Die Auffassung, dass Illustration immer eine Art der Übersetzung - und deshalb eine ernsthafte, künstlerische Tätigkeit - sei, dies hat Karré bei Wolf Erlbruch in Düsseldorf gelernt. Er hat ihr beigebracht, dass eine gute Graphik genauso tief durchdacht werden muss, wie ein Kunstwerk. Und diese Idee, dass Graphik Entsprechungen herstellen muss, dass eine gelungene Zeichnung Korrespondenzen und eine reiche Kette von Assoziationen eröffnet, das kennzeichnet ihre Arbeitsweise - denn auf einen Stil wie die ligne claire festlegen kann man Vanessa Karré nicht.

 

Zum Beispiel: »Immer muss ich draussen warten«, ein Street Art-Comic von 2007 für die Zeitschrift »Mächte«. Die aufwändige Bildtechnik spielt mit cut-outs - auf Papier ausgedruckte Figuren, die auf eine Hauswand geleimt werden. Eine nicht so ganz legale Kunstform der urbanen Subkultur, die per se schon gesellschaftskritisch ist, weil sie sich öffentliche Flächen aneignet und daher als zwangsläufig temporäre Ausdrucksform quasi unverkäuflich ist. Es geht bei Street Art also immer um einen Eingriff ins ‚wirkliche‘ Leben, um ein Entkommen aus den hermetischen Elfenbeintürmen etablierter Hochkunst.

 

Das greift der Comic auf: Kunst und Realität, die Sphäre des Ästhetischen und des Alltäglichen verknoten sich tatsächlich. Der Cowboy aus der Prairie stört das großstädtische Dasein, der Papiertiger interagiert, die Kunst greift ins Leben. Das Ganze wird fotografiert und als Bildergeschichte montiert, die ungefähr gleichweiten Abstand hält zwischen Fotolovestory aus der BRAVO und Ohne-Worte-Sketch der one-pager-Tradition.

 

Die Arbeitsweise ist immer Teil des Bildes, diese im Grunde simple Weisheit nutzt Vanessa Karré zu ihrem Zweck. Gleich, ob sie Collagen oder Fotoübermalungen anfertigt, oder Computerausdrucke mit Schere und Ölfarbe weiterbearbeitet, um sie wieder einzuscannen: immer baut die Technik zum Inhalt, die Darstellung zur Figur eine Beziehung auf, korrespondiert, spinnt und webt und wuchert in einem Referenznetz, das weiterzuziehen jeder Betrachter aufgefordert ist.

 

Musik ist in diesem Netz eine feste Größe.
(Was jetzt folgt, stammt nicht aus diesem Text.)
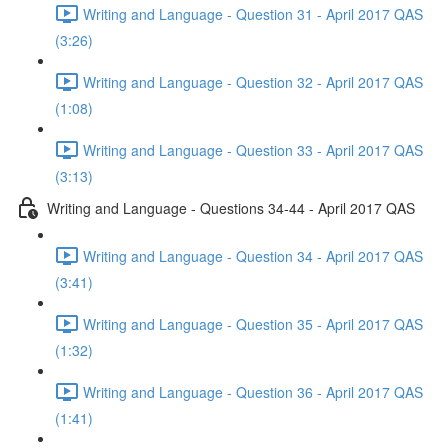
Writing and Language - Question 31 - April 2017 QAS
(3:26)
Writing and Language - Question 32 - April 2017 QAS
(1:08)
Writing and Language - Question 33 - April 2017 QAS
(3:13)
Writing and Language - Questions 34-44 - April 2017 QAS
Writing and Language - Question 34 - April 2017 QAS
(3:41)
Writing and Language - Question 35 - April 2017 QAS
(1:32)
Writing and Language - Question 36 - April 2017 QAS
(1:41)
Ein anderes Beispiel: eine Illustration zum Song »I've never been to me«, einziger Hit der USamerikanischen R'n‘B-Sängerin Charlene aus den genderumkämpften 70er Jahren. Der Text spielt in der konservativen Liga eines »Stand by your man« (1969) von Tammy Wynette. ‚Truth‘, das Wahre, sei, ein Kind im Arm zu halten und seinen Mann zu lieben. Champagner auf einer Yacht an der Côte d‘Azur zu schlürfen und Sex mit einem Priester zu haben - kurz: das ‚Paradies‘ - ist dagegen nichts, eine gelebte Fantasie, die jede Frau notwendig unerfüllt zurücklasse. Die ausgiebige Verwendung von Streichersätzen in der musikalischen Umsetzung hat den Song zu einer Hymne der Transvestitenszene gemacht, etwa im Soundtrack von »Priscilla Queen of the Desert«.

 

Eine lustige Travestie mittelständisch-amerikanischer Werte in die Welt der Drag Queens: das eignet sich zur Überzeichnung. Den Maßstab, der das ‚echte‘ vom ‚falschen‘ Leben unterscheiden soll, hat Vanessa Karré in der Collage so wiedergegeben: Mutter und Kind sind fotografiert, Paris Hilton und Pete Doherty gezeichnet. Umschwebt werden beide von in Lack gemalten Wesen, die ein wenig an die außerirdischen Angreifer aus »Krieg der Welten« erinnern. Was im Song als Krieg der Weltbilder inszeniert wird, ist eigentlich - das zeigt deren Travestie - ein Krieg der Konzepte. Wie kleine Kraken fliegt die Musik mitten durch die abstrakten Ideen und erfüllt sie auf unräumlichem schwarzem Grund mit einem Fata Morgana-haften Leben. Die Illustration kann mit ihrem Schatz von Techniken und Motiven wie ein Fährschiff das ganze Spiel ins Bild und zu uns hinübersetzen.

 

Musik und Poesie sind deshalb unlösbar mit Bildern verknotet, weil wir einen isolierten Eindruck nicht mit Sinn füllen können. Wenn nicht die Einzelkünste ohnehin schon immer alle gemeinsam im Referenzsystem gemütlich wie in einer Hängematte schaukelten, wir könnten mit Genuss weder ein Bild betrachten, noch einem Musikstück lauschen. Die Kunst besteht darin - das sieht Vanessa Karré genau so wie Schiller - diese Beziehungen sichtbar werden zu lassen.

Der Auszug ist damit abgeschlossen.